SYDNEY, Sept 13 (Reuters) - Stakeshop Pty Ltd, an online stock broker backed by tech investment giant Tiger Global, said on Monday it will launch a A$3 ($2) brokerage service in Australia, the country's cheapest.

The launch is a direct challenge to No. 1 lender Commonwealth Bank of Australia's subsidiary CommSec, the country's largest online and mobile broker, and other large competitors that have dominated the local market for years.

"I don't think there's been material change in the industry since brokerage went electronic in the late '90s and early 2000s," said Matt Leibowitz, Stakeshop's Sydney-based founder and chief executive. "So I think 25 years on, this is a big moment."

Operating as Stake since 2017, the company is known among a growing number of investors in Australia and New Zealand primarily as a commission-free retail broker for U.S.-listed stocks.

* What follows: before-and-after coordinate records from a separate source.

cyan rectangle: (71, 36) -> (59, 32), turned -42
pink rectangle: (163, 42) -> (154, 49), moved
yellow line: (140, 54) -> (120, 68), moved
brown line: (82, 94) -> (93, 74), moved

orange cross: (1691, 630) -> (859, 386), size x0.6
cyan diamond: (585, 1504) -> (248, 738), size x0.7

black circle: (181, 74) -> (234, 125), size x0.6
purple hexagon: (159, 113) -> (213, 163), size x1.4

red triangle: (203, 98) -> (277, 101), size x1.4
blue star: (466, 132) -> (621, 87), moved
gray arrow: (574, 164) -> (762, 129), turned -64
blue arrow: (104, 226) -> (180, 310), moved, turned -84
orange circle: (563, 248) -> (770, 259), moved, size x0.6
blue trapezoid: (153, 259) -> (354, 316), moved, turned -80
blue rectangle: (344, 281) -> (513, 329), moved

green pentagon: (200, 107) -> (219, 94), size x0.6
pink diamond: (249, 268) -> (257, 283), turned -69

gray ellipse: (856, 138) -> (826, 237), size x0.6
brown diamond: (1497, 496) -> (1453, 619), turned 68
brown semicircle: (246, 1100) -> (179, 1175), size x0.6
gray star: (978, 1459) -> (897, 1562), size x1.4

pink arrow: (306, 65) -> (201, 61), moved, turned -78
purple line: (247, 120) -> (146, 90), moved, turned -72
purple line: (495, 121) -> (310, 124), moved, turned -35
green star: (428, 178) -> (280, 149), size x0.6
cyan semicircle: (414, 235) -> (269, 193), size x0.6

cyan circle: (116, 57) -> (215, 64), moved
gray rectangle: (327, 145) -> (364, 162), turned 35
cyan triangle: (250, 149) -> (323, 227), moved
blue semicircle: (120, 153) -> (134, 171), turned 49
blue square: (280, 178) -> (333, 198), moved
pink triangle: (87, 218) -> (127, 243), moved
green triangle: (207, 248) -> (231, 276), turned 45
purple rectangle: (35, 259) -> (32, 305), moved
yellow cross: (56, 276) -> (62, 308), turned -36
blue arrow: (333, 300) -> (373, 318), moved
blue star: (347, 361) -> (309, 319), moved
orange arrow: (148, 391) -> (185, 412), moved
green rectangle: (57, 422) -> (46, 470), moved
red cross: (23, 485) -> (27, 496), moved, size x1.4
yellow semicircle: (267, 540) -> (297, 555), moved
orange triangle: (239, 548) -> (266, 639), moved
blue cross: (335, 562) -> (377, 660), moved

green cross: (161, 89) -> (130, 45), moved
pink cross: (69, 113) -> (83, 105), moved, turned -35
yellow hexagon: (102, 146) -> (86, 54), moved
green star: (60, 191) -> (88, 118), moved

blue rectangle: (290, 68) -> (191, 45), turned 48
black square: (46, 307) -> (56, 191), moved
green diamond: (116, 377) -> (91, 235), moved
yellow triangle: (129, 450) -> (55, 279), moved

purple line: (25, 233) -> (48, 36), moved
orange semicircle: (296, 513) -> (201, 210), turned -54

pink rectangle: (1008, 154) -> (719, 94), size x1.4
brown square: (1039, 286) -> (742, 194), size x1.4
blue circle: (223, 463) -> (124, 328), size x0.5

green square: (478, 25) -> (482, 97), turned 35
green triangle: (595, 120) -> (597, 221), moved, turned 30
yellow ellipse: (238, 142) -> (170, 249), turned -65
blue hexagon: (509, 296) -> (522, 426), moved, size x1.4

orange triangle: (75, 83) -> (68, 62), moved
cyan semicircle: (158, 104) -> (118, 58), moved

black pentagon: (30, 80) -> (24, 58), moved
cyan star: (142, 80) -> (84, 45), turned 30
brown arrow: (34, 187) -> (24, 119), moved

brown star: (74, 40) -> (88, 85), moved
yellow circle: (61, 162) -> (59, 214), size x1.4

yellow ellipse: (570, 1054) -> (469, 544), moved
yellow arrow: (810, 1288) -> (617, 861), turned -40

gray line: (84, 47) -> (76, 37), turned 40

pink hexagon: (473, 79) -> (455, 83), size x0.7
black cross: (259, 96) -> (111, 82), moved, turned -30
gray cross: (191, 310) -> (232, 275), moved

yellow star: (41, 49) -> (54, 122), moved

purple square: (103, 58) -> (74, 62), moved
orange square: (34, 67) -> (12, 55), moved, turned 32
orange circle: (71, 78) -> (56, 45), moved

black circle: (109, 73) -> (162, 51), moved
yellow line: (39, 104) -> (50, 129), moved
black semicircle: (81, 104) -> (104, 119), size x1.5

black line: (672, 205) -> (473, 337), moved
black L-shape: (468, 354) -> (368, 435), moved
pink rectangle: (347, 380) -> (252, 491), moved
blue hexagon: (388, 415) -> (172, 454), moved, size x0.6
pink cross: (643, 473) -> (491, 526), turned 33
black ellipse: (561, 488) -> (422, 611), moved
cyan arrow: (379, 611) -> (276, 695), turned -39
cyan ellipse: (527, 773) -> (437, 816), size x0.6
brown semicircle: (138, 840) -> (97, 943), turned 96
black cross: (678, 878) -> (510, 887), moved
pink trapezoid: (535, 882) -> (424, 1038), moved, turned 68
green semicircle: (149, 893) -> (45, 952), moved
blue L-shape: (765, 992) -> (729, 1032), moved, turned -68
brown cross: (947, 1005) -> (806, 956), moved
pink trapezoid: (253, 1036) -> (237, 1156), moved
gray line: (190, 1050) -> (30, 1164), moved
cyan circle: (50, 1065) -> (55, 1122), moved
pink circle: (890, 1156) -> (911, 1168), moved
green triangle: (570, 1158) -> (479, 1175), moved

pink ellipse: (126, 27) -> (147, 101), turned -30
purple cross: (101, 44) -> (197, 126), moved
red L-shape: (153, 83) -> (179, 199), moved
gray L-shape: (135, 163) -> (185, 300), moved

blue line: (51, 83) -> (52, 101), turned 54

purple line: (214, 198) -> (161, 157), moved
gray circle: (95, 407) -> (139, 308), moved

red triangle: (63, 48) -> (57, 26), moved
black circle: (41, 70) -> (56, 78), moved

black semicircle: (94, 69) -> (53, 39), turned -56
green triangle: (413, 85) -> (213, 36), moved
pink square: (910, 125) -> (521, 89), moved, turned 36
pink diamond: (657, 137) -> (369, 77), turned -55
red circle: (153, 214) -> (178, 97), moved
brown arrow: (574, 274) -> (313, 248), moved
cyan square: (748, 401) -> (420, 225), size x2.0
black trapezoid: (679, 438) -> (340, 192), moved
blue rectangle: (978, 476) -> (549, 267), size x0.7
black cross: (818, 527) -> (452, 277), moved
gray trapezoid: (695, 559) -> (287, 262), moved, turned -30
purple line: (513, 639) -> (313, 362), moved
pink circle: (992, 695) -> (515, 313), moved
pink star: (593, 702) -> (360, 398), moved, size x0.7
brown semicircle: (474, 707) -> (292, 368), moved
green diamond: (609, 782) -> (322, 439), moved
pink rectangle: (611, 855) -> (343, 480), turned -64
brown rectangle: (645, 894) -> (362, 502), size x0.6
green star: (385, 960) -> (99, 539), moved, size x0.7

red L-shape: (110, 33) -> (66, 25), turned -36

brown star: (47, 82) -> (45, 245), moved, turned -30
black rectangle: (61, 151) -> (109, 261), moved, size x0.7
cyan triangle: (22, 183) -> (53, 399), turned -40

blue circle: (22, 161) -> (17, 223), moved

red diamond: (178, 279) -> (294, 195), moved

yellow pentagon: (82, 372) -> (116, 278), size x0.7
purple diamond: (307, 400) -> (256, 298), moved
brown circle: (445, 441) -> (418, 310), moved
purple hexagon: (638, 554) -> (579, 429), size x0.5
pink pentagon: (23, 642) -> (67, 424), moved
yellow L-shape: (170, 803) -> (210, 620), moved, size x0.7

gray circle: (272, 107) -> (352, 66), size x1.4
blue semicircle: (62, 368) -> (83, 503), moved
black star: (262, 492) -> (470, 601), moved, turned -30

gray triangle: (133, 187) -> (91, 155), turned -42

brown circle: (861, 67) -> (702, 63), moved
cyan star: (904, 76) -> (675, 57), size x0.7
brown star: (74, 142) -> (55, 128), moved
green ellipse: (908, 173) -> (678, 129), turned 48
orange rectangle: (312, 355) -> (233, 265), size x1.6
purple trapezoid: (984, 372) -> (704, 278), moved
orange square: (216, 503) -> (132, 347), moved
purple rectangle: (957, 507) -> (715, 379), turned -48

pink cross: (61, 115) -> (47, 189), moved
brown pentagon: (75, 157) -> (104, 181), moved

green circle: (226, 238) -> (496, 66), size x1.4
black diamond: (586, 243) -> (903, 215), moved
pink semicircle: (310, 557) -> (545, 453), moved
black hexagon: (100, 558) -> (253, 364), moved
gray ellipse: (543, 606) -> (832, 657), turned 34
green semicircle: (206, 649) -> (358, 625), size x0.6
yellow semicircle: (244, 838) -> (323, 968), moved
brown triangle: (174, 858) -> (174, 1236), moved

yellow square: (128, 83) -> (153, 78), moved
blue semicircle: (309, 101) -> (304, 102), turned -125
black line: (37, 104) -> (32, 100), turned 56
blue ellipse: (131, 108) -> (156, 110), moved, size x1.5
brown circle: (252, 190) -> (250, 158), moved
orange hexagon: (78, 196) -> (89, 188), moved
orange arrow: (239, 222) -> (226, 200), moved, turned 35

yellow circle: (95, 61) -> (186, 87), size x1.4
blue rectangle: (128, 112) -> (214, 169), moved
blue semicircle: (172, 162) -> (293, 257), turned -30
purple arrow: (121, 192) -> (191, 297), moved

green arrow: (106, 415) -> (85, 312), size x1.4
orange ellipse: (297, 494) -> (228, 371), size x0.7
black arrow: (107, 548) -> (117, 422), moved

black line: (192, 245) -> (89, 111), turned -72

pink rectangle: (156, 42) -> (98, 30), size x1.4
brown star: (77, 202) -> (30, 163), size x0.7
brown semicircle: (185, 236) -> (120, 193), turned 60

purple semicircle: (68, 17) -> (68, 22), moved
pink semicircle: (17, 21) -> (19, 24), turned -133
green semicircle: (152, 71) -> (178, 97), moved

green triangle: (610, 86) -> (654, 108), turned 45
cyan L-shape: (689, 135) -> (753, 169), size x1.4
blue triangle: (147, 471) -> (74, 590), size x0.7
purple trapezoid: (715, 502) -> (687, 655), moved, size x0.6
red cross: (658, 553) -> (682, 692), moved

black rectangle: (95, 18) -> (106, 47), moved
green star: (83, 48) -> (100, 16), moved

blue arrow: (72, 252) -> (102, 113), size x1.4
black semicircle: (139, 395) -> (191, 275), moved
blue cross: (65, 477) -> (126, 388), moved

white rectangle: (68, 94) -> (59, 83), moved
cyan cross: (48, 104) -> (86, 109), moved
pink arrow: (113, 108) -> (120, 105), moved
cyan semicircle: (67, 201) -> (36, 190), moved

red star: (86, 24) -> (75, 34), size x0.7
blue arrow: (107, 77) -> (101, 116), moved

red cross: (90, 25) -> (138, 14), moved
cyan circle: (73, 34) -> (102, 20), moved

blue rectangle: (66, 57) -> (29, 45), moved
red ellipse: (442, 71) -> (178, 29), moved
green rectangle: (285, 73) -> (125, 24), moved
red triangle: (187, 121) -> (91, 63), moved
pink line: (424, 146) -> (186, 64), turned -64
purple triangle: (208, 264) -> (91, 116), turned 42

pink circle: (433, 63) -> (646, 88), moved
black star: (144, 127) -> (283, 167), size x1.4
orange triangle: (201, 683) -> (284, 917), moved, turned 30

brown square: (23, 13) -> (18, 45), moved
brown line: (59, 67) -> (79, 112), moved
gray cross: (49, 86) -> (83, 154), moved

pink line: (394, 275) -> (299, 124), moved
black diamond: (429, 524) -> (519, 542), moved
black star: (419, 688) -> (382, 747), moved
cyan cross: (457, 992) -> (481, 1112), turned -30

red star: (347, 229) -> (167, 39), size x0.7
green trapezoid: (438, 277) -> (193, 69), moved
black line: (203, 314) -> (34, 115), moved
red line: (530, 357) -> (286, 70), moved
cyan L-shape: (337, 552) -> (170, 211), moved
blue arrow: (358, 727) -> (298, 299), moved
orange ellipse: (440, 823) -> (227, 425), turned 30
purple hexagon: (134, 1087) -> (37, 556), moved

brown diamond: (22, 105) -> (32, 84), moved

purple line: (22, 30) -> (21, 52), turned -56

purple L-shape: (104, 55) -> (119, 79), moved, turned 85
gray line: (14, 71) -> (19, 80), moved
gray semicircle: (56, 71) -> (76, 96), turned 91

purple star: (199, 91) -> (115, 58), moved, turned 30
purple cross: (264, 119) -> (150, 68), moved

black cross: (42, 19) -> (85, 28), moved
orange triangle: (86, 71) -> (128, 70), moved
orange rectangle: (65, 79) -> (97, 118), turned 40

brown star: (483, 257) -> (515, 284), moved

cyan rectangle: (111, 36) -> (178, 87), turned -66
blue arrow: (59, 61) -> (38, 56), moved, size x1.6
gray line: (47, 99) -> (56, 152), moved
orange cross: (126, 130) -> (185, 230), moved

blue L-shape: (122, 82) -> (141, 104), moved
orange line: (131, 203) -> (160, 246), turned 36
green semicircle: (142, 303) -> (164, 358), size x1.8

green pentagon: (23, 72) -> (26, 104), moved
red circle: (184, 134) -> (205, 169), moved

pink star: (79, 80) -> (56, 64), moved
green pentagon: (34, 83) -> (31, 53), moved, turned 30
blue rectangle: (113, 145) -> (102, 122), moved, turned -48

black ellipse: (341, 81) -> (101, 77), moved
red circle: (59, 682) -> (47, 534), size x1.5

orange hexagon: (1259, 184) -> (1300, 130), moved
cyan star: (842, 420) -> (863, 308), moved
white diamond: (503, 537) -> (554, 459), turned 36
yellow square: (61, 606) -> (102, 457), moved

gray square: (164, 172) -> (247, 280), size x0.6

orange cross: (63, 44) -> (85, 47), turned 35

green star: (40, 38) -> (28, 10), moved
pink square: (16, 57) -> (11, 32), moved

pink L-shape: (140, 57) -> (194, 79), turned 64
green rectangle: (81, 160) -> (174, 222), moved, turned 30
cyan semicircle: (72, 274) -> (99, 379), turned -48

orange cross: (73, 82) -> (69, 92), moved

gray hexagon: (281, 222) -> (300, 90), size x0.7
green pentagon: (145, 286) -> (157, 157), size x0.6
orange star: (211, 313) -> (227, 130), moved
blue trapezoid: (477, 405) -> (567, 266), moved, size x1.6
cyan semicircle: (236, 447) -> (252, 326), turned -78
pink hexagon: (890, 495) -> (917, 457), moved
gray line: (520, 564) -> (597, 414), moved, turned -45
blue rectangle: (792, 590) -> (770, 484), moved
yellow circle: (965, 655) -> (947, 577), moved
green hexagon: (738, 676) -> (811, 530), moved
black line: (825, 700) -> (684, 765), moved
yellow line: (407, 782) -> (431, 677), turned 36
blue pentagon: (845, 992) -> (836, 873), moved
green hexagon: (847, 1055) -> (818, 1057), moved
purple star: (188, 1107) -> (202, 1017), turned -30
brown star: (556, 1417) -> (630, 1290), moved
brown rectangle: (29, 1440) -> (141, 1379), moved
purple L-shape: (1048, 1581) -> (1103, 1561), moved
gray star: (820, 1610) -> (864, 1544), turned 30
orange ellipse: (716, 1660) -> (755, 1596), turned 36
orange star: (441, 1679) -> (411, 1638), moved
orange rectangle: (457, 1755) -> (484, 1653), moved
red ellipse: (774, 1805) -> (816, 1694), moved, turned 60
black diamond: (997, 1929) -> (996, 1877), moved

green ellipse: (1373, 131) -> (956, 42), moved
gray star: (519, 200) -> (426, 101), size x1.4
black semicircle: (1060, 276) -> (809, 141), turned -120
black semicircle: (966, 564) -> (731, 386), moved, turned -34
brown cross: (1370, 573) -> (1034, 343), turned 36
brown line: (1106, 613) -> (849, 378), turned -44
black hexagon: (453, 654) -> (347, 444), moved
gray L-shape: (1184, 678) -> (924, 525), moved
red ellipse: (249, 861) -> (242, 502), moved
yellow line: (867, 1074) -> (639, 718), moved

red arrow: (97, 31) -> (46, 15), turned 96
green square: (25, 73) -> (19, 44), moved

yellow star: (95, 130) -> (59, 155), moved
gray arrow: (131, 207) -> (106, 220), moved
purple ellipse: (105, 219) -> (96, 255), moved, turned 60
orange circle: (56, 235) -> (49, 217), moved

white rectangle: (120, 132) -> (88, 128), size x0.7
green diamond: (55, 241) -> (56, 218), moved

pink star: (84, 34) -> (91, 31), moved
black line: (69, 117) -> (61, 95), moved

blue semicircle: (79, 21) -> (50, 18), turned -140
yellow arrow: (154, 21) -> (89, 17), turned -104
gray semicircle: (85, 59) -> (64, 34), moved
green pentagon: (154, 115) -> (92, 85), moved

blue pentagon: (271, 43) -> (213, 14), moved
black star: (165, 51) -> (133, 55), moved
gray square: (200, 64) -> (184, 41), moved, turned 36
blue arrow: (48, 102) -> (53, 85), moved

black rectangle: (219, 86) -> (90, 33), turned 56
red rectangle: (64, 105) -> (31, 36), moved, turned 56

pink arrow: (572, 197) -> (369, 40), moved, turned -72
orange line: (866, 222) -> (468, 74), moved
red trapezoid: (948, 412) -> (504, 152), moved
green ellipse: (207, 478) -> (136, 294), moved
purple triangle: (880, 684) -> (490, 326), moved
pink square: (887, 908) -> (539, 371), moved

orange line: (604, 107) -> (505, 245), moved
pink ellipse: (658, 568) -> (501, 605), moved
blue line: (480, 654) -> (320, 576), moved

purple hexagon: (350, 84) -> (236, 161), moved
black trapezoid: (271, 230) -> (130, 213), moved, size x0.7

For that service, Stake's platform operates in U.S. dollars and traders are charged 0.7% on fund transfers between Australian and U.S. dollars.

It has about 360,000 customers, and trading on the app has grown 100-fold to over $1 billion per month since its launch, Leibowitz said.

The brokerage for Australian-listed stocks will be powered by Finclear, a broker-dealer 16% owned by Magellan Financial Group.

Trading in stocks listed on the local ASX Ltd exchange will be CHESS-sponsored, meaning that it will be under the person's own name, not a separate legal entity's name, as is commonly done by low-cost brokers seeking to reduce costs.

After a commission-free period until year end, Stake's commissions of A$3 a trade will compare to CommSec's tiered fees of A$10 to $29.95 for each trade worth up to A$1,000 to A$25,000, respectively.

"I think this will accelerate us towards the top," Leibowitz said. "We'll hopefully be banging down the door of number one, that would be the goal."

CommSec holds 5.4% market share in terms of the traded value of Australian stocks as of June 30, according to Commonwealth Bank's annual report. But its share of the narrower online brokerage market is estimated to be close to 40%, with the retail broker opening over 550,000 client accounts in fiscal 2021.

In June, New York-based Tiger Global led a A$40 million Series A equity-raising for Stake, which with 75 staff also operates in Britain and Brazil.